▶ What needs to be done
Search the records for "wenn" and copy each line that holds it.

[Dataset entries]
+++++
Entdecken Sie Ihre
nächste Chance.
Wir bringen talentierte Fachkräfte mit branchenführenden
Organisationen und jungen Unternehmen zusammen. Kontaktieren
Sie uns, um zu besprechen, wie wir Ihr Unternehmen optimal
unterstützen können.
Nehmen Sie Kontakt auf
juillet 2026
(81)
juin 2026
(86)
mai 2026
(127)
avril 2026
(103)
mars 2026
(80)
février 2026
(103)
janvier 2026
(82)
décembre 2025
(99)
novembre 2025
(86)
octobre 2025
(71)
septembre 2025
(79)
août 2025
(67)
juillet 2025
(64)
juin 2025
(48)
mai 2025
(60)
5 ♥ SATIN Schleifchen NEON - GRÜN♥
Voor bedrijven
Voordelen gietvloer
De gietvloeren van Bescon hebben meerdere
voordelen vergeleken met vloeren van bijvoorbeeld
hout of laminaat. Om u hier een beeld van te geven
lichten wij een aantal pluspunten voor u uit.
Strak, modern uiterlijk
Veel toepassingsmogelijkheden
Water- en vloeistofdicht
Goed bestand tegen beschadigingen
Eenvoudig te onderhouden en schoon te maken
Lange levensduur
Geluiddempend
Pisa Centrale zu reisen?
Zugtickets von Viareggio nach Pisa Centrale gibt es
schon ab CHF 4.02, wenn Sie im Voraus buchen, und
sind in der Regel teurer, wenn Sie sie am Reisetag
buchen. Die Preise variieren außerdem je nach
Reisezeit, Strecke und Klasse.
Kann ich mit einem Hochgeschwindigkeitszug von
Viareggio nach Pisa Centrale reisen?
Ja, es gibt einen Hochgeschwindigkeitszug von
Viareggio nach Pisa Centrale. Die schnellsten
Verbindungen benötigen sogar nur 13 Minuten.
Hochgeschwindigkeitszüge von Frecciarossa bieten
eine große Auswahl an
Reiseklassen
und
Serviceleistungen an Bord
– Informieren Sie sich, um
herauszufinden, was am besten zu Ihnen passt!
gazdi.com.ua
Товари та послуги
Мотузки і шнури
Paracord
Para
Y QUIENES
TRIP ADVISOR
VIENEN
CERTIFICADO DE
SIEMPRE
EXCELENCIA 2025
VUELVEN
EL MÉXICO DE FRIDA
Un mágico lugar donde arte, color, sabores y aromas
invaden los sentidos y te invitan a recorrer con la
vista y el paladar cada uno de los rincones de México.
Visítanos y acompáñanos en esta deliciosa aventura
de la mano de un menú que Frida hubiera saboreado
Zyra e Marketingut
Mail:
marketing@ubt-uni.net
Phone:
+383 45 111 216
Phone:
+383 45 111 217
+++++
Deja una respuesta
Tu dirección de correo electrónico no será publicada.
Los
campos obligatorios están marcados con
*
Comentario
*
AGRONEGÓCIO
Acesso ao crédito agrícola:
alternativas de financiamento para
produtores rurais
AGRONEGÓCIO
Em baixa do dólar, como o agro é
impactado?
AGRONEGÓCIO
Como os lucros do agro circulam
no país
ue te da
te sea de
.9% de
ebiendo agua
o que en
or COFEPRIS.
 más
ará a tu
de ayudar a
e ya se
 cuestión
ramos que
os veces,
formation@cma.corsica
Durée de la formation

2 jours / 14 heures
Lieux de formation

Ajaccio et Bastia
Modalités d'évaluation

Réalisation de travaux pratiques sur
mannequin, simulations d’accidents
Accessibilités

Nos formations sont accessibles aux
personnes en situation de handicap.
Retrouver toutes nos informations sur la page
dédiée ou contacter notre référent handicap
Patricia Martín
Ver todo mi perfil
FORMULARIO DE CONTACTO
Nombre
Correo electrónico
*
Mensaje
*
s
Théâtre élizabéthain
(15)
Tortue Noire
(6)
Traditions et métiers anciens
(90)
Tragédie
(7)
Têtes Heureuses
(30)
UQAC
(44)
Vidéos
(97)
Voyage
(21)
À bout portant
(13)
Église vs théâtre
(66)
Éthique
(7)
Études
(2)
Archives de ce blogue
+++++
▶ Output for this task
schon ab CHF 4.02, wenn Sie im Voraus buchen, und
sind in der Regel teurer, wenn Sie sie am Reisetag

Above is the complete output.